In the UK, children are learning to code before they learn how to stay safe online. They can write programs for computer games and even design basic apps. But ask them about phishing or password security, and most won’t have a clue.
That’s not their fault. It’s ours. We’ve done a decent job getting digital skills into schools – but we’ve left out a crucial part: cybersecurity. We’ve taught them how to build, but not how to stay safe.
And it doesn’t stop there. The same gap runs right through the life-long education system. Entry-level staff, managers, governors, board members – even investors. Cyber still feels like someone else’s job. Until something goes wrong.
Look at what happened on the high street earlier this year. M&S, the Co-op, Harrods – all hit by cyberattacks. It wasn’t just about systems going down. It was customers being left in the dark, orders vanishing and trust unravelling in the process. And while those big brands might bounce back, others don’t have that kind of buffer. One breach could mean lost data, locked systems, services disrupted – and reputations in tatters.
So, we need to start early. If coding is on the curriculum, then cybersecurity should be too. Not as a scary subject, but simple, practical tools to stay safe online. How to spot a dodgy link. What makes a strong password. Why it’s a bad idea to reuse logins across accounts and websites. Get it into lessons and make it part of the conversation.
After all, we don’t just drop our children off in empty classrooms and expect them to learn. They’re taught, mentored, encouraged to take part and learn by doing. Cyber awareness skills should be no different.
Then we carry it through. Training for staff can’t just be a one-off tick-box exercise. People forget. Systems change. Threats evolve. Short, regular refreshers – based on real-life situations – are far more effective than an annual slideshow.

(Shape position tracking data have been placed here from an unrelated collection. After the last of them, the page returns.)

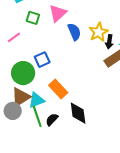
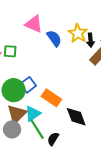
pink triangle: (58, 13) -> (34, 24), turned -42
green square: (33, 18) -> (10, 51), moved
blue square: (42, 60) -> (28, 85), moved
black semicircle: (52, 119) -> (53, 139), moved

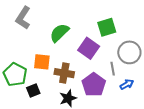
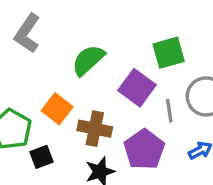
orange square: (42, 62) -> (57, 109), turned 30
gray line: (113, 69) -> (169, 111), moved

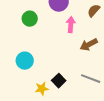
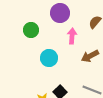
cyan circle: (25, 61) -> (49, 58), moved

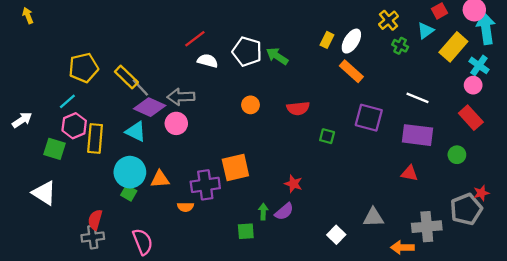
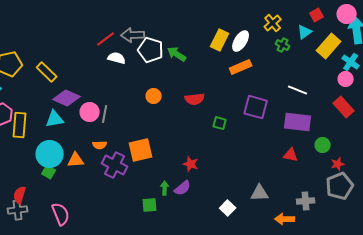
yellow rectangle: (327, 40) -> (220, 40), size x1.5
orange rectangle: (351, 71) -> (241, 67), turned -65
gray line: (140, 87) -> (105, 114), moved, turned 54
gray arrow: (181, 97) -> (133, 35), moved
cyan triangle: (136, 132) -> (55, 119), turned -36
green circle: (457, 155) -> (323, 145), moved
purple cross: (205, 185) -> (115, 165), turned 35
red star: (481, 193) -> (338, 164), moved
orange semicircle: (186, 207) -> (100, 145), moved
gray cross: (427, 227) -> (306, 201), size x0.7

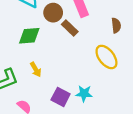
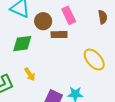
brown semicircle: (116, 25) -> (103, 17), moved
brown rectangle: (70, 28) -> (59, 35), turned -42

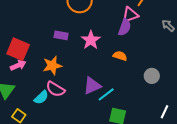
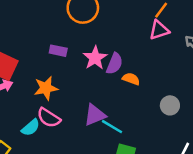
pink triangle: (130, 15) -> (159, 30), moved
purple semicircle: (125, 27) -> (114, 64), moved
cyan line: (106, 94) -> (112, 127), turned 66

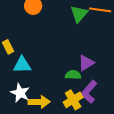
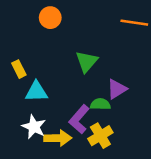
green triangle: (79, 14) -> (87, 62), moved
purple L-shape: (89, 92) -> (79, 119), moved

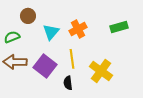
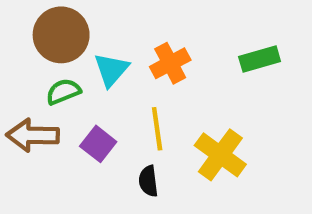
brown circle: (28, 16) -> (61, 35), size x1.6
green semicircle: (12, 37) -> (63, 92), moved
purple square: (45, 66) -> (98, 144), size x0.7

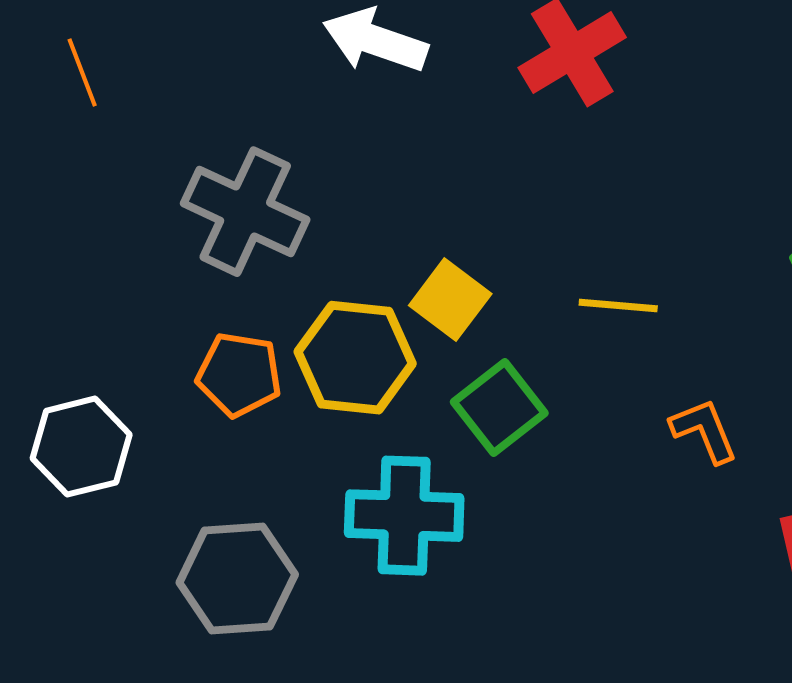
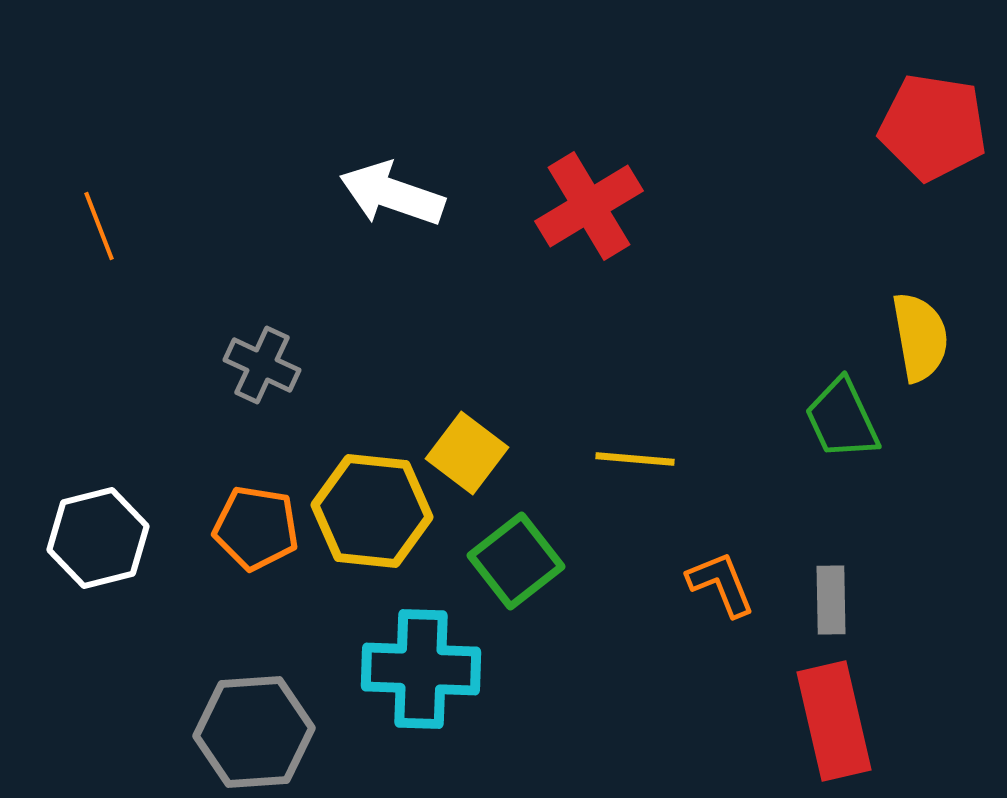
gray cross: (245, 212) -> (262, 365), size x0.6
white hexagon: (81, 447) -> (98, 538), moved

And at the top, we need boards and senior leaders to stop waiting for a crisis. Cyber shouldn’t only come up when something breaks. It should be part of every strategy conversation. Do we have a plan if we’re hit by ransomware? When did we last test our backups? Who actually has access to what?
This stuff matters to investors too. Because trust isn’t just about good results or regulator ratings – it’s about whether a business can protect what matters most: its people and their data.
The good news is you don’t need to be a cyber expert to make a difference. Most attacks happen because the basics get missed. A forgotten update. An obvious password. One careless click. That means prevention is within reach – if we treat it as a shared responsibility.
This isn’t about spreading fear. It’s about being ready. A bit of awareness, a few good habits, and a culture where people feel safe to speak up when something seems off.
Because resilience doesn’t start in the server room. It starts in the classroom, continues in the staffroom, and extends to the boardroom. And if we want to stay one step ahead, we need to stop waiting for something to go wrong before we take cyber security seriously.